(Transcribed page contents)
◆ ◆ ◆ ◆ ◆
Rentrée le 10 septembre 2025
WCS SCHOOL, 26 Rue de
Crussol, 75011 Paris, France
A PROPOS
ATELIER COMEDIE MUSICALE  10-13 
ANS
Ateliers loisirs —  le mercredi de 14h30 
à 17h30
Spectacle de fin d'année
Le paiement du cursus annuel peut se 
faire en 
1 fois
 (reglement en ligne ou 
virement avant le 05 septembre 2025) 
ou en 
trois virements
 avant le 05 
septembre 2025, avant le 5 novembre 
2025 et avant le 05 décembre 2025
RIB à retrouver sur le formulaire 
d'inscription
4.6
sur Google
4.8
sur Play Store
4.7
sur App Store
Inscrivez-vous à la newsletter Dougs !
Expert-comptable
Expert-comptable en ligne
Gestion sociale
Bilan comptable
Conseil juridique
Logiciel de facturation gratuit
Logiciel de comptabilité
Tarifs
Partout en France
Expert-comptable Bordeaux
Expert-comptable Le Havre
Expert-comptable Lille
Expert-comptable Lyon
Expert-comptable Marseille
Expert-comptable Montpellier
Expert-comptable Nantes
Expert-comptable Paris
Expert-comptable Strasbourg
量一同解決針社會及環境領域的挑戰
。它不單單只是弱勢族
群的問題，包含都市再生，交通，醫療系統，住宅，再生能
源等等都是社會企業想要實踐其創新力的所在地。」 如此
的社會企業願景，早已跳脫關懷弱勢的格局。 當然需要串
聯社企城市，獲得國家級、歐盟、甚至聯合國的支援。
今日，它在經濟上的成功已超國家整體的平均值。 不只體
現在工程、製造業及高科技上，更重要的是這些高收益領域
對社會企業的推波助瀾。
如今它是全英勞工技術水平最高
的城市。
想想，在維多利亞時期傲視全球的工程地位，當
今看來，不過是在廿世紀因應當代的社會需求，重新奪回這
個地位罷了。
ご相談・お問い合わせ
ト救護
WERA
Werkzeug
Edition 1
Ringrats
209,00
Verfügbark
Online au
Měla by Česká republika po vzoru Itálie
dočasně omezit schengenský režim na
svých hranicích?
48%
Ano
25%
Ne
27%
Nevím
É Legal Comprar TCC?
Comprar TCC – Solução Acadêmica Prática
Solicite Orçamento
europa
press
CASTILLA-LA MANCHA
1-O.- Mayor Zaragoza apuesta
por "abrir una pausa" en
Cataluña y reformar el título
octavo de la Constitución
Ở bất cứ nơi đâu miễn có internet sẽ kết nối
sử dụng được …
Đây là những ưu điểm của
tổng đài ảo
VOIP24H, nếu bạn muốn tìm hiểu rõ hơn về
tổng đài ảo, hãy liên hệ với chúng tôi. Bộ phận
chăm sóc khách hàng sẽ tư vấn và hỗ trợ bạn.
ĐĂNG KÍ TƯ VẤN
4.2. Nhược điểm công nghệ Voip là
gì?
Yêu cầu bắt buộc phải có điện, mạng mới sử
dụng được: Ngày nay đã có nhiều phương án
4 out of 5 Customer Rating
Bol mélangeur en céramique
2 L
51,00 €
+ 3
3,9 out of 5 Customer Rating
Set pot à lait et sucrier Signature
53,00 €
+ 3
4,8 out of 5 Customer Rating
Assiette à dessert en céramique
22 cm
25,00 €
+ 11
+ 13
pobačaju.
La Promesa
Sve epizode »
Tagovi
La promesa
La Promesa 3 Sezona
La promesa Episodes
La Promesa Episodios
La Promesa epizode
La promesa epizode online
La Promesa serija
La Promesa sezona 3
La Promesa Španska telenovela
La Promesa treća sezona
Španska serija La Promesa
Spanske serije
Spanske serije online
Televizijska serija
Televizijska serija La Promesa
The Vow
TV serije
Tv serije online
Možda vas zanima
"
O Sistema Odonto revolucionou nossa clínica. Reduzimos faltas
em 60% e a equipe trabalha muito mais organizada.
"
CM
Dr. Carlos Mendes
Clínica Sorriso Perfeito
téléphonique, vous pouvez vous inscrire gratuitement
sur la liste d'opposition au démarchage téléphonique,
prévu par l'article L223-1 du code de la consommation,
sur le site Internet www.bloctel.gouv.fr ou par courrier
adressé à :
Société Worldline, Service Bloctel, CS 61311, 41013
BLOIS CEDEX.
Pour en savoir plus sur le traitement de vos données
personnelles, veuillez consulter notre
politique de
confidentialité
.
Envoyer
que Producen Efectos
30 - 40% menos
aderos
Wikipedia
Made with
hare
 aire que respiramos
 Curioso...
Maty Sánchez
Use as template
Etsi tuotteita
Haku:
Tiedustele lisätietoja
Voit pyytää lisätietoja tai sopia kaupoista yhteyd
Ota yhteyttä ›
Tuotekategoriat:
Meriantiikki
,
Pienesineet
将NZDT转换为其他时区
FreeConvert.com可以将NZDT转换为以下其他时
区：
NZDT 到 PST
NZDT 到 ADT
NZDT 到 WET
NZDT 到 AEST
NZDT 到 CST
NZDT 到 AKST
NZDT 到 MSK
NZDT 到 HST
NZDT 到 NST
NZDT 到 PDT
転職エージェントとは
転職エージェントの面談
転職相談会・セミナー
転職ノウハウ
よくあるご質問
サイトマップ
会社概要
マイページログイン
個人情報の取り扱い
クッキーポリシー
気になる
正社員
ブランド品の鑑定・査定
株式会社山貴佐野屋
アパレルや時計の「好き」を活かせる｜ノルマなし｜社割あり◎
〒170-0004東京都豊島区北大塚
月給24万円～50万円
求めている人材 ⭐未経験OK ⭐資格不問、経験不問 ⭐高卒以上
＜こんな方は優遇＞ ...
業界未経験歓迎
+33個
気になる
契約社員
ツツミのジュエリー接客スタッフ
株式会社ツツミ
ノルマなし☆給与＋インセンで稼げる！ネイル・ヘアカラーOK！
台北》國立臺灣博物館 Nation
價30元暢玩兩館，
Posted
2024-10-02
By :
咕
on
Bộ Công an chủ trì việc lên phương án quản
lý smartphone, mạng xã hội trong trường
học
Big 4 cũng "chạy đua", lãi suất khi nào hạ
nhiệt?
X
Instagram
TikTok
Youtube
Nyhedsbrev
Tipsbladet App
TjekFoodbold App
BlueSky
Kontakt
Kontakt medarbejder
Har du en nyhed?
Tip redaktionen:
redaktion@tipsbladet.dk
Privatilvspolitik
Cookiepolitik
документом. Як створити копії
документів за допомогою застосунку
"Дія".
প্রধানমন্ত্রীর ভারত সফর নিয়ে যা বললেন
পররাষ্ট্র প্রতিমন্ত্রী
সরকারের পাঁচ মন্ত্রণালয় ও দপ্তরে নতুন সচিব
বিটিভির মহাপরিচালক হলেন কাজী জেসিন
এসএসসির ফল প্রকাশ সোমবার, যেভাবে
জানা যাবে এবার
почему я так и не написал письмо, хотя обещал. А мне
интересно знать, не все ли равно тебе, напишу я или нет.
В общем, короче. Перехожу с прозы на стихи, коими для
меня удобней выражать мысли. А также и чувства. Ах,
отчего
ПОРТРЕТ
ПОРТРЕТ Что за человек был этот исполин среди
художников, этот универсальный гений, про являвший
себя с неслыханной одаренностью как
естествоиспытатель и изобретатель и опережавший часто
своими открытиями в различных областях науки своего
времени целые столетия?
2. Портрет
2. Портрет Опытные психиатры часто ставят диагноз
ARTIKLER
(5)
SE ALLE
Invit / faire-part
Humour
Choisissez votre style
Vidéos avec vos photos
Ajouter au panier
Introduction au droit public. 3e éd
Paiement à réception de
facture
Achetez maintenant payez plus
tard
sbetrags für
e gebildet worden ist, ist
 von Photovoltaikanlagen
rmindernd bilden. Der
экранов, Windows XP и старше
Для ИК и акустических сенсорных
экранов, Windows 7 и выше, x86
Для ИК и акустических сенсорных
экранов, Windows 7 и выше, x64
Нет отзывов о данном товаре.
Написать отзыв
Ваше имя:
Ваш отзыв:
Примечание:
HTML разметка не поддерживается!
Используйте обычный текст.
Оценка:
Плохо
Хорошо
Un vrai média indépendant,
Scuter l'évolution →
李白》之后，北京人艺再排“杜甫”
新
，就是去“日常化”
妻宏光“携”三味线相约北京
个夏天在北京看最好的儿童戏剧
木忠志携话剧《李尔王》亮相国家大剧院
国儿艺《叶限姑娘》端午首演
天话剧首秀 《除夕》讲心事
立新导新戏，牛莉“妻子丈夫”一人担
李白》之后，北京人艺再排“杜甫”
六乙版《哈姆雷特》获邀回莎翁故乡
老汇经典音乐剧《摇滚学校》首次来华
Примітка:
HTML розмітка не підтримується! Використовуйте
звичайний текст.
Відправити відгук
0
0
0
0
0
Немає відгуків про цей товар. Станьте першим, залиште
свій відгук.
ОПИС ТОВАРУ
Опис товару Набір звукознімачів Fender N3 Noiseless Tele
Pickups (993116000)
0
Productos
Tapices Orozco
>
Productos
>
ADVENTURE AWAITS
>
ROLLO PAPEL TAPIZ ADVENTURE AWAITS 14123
◆ ◆ ◆ ◆ ◆
*About this exercise*
The response should consist of the number of lines in the data that hold the word "Customer", with nothing added.

*Written response*
3